INSTRUCTIONS FOR THE TASK: In the data below, one line contains "2014, and managed" and a later one contains "Computer Science and". Print both, with every line between them, exactly and alone.

DATA SECTION:
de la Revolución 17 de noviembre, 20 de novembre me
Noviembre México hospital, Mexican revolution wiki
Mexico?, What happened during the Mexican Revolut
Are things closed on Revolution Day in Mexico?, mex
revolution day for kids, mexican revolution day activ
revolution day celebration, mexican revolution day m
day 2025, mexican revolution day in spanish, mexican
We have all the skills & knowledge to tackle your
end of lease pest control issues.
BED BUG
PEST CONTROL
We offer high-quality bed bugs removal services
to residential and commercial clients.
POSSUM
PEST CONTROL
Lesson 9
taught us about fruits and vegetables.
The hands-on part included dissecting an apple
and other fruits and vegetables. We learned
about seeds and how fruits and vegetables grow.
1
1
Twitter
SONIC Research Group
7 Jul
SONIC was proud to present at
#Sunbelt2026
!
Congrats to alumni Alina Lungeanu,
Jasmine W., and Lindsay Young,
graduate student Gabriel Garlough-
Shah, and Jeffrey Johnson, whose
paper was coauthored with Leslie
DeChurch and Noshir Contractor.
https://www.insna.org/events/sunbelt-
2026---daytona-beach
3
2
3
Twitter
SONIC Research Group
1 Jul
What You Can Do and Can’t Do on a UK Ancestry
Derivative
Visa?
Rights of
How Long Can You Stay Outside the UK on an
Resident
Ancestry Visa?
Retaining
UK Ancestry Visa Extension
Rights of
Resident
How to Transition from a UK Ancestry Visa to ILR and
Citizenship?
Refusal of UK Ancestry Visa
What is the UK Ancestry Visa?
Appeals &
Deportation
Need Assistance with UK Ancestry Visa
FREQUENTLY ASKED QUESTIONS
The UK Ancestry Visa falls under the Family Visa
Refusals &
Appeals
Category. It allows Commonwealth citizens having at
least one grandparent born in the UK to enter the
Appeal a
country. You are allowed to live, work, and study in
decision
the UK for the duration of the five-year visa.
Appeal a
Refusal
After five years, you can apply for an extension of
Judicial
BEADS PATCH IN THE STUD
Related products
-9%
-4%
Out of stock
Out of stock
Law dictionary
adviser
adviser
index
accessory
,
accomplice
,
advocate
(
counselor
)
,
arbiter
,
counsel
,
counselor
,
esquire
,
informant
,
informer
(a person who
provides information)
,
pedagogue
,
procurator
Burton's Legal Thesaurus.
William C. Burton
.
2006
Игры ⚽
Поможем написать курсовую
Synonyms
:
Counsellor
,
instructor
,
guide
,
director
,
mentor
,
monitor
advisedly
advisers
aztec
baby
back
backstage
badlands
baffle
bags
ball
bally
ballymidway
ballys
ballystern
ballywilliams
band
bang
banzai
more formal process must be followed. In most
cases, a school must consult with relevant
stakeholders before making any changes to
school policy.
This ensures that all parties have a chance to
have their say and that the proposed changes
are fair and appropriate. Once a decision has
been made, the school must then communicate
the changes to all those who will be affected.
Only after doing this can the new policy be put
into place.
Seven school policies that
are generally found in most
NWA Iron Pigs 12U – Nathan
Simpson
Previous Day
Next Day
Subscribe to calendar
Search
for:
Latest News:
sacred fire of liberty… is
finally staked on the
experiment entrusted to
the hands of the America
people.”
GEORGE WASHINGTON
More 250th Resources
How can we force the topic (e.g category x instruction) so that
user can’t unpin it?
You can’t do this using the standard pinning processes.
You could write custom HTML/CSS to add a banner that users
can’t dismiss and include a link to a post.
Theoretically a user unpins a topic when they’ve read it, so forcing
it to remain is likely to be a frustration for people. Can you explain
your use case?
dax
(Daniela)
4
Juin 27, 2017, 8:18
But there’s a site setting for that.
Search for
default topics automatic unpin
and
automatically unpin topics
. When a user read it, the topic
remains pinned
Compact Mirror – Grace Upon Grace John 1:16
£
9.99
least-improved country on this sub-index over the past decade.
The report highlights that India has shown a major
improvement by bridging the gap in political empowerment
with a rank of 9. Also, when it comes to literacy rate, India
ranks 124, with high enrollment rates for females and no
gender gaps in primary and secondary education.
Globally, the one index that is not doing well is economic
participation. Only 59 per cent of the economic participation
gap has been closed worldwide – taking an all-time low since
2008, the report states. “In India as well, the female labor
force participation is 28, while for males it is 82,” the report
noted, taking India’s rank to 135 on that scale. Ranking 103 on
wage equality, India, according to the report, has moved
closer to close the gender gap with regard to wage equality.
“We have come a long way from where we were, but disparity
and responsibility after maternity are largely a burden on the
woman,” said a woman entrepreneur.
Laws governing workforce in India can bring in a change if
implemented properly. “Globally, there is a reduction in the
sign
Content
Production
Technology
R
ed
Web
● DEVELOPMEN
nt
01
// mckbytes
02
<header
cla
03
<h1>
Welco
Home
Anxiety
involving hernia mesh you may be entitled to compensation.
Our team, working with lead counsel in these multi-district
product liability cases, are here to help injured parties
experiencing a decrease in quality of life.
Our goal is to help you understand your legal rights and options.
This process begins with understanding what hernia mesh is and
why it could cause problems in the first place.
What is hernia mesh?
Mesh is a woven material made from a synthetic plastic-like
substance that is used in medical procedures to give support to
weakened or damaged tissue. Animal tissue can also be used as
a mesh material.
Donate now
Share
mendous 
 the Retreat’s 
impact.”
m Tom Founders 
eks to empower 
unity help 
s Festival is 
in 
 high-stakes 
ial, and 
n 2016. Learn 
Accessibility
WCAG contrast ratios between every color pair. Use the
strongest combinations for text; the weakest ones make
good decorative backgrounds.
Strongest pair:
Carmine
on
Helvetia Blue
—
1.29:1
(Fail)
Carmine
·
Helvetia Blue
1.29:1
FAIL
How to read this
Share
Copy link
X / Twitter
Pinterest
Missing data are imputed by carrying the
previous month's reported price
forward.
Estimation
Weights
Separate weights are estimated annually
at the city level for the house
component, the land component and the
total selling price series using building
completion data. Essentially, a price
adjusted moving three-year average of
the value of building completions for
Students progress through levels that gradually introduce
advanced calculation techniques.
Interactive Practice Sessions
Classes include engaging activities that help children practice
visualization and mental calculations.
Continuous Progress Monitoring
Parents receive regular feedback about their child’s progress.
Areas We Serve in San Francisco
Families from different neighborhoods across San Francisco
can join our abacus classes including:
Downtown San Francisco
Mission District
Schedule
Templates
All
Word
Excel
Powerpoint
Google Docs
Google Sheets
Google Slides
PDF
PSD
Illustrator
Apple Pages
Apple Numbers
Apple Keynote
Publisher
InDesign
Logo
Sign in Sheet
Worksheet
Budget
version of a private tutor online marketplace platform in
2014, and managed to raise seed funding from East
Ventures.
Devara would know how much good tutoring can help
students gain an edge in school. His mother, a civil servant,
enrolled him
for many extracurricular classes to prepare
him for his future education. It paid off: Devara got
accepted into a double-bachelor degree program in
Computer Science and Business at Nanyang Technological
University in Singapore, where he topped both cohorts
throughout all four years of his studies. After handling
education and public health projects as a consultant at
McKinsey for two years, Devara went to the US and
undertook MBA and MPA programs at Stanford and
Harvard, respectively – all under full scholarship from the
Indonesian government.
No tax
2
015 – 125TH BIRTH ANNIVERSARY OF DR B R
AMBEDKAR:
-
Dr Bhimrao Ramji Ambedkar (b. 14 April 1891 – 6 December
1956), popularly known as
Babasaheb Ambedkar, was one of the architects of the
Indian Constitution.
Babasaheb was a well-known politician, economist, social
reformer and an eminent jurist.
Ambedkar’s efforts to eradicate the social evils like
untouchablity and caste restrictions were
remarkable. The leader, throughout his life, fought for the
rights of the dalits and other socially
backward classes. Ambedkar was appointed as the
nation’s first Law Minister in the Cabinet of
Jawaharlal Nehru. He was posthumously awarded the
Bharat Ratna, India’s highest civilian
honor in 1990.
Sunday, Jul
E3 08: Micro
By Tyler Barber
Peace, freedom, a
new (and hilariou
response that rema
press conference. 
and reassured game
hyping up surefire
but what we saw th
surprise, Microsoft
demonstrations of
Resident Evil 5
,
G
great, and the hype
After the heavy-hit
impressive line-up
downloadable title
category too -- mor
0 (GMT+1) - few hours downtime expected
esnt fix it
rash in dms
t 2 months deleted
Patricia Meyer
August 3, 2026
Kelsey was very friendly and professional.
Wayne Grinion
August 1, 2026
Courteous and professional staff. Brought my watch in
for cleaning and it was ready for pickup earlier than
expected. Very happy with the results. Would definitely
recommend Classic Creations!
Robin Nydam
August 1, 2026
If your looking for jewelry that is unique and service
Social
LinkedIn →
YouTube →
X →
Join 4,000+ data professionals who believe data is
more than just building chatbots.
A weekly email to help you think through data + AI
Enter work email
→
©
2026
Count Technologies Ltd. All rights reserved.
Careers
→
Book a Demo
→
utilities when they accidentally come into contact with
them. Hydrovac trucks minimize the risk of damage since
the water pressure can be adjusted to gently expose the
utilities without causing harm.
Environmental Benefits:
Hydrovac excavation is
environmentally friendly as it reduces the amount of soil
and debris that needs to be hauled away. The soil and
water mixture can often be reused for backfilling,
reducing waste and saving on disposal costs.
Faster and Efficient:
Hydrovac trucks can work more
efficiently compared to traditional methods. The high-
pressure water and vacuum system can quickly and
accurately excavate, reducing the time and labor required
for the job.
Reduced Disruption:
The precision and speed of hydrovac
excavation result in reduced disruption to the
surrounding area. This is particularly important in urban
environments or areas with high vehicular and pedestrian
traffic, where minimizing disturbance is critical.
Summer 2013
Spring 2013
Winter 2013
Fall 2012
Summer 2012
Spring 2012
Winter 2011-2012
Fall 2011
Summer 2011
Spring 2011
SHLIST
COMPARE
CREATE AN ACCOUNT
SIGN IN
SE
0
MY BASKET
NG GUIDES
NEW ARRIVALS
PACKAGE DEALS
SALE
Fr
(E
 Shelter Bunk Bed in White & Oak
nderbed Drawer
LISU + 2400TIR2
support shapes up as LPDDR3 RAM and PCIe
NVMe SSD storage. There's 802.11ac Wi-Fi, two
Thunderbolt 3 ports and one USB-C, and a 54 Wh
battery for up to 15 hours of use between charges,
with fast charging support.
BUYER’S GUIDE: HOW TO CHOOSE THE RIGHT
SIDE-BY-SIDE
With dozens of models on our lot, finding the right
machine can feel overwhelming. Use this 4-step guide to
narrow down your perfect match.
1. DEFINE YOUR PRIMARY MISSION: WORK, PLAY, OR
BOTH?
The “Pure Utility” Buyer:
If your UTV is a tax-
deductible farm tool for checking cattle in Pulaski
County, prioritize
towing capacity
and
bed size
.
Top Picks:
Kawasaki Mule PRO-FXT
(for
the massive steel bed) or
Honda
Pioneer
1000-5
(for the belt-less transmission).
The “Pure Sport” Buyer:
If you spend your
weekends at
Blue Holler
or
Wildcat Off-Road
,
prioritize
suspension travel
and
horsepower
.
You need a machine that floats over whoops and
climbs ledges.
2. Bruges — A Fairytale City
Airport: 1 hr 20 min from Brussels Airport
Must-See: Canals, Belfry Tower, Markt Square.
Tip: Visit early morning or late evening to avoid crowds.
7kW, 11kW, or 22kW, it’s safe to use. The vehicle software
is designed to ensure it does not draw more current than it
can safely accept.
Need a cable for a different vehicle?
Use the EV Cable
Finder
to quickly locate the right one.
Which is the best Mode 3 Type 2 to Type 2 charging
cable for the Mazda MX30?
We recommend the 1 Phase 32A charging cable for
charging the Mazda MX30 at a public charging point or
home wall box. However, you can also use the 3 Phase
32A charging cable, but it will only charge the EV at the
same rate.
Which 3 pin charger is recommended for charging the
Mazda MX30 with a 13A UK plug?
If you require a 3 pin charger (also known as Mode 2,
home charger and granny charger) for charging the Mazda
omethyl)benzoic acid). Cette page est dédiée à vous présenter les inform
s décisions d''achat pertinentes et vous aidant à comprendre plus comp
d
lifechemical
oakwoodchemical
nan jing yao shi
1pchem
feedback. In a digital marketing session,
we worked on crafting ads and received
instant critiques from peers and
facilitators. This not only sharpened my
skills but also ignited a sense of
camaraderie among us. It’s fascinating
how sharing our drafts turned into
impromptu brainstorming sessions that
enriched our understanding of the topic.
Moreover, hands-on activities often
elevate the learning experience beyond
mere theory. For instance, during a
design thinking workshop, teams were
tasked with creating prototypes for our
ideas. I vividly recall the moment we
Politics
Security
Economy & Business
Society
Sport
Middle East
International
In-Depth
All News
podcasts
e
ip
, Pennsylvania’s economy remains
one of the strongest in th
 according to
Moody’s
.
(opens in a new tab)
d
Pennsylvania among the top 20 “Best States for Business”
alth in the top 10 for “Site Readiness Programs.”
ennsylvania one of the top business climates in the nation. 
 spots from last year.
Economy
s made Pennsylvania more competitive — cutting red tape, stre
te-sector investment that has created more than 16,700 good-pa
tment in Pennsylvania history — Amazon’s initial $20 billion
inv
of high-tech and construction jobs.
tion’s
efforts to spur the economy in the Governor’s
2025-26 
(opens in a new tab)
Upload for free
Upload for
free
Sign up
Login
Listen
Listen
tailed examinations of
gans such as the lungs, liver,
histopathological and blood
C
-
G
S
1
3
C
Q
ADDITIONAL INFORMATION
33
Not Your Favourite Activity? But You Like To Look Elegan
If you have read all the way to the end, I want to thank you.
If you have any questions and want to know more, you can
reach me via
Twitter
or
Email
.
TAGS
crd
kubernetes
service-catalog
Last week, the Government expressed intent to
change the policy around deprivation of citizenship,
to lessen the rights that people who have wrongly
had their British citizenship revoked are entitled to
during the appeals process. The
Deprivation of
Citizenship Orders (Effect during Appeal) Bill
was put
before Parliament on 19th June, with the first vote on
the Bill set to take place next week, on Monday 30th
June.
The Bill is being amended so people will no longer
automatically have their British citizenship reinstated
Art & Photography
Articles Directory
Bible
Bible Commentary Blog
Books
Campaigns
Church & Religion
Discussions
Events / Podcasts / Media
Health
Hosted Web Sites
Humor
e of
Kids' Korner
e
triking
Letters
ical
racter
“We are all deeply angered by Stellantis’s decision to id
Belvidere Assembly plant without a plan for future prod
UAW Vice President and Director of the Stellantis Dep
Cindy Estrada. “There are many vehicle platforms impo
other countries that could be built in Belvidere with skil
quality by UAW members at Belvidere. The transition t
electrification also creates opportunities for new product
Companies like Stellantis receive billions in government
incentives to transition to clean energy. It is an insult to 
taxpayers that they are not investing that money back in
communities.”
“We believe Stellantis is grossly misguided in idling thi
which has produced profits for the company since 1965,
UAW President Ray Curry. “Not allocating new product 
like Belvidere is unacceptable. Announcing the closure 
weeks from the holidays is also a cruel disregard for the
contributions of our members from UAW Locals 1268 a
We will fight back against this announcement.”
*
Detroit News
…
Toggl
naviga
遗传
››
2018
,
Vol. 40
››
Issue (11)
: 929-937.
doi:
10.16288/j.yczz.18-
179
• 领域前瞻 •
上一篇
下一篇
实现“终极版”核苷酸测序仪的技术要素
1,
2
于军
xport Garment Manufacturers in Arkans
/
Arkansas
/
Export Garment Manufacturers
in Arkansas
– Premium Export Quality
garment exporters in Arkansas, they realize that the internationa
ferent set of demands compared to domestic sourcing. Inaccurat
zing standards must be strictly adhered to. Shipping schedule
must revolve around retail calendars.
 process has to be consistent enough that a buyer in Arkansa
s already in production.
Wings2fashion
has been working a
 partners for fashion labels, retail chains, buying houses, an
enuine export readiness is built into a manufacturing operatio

COMPLETED TASK:
2014, and managed to raise seed funding from East
Ventures.
Devara would know how much good tutoring can help
students gain an edge in school. His mother, a civil servant,
enrolled him
for many extracurricular classes to prepare
him for his future education. It paid off: Devara got
accepted into a double-bachelor degree program in
Computer Science and Business at Nanyang Technological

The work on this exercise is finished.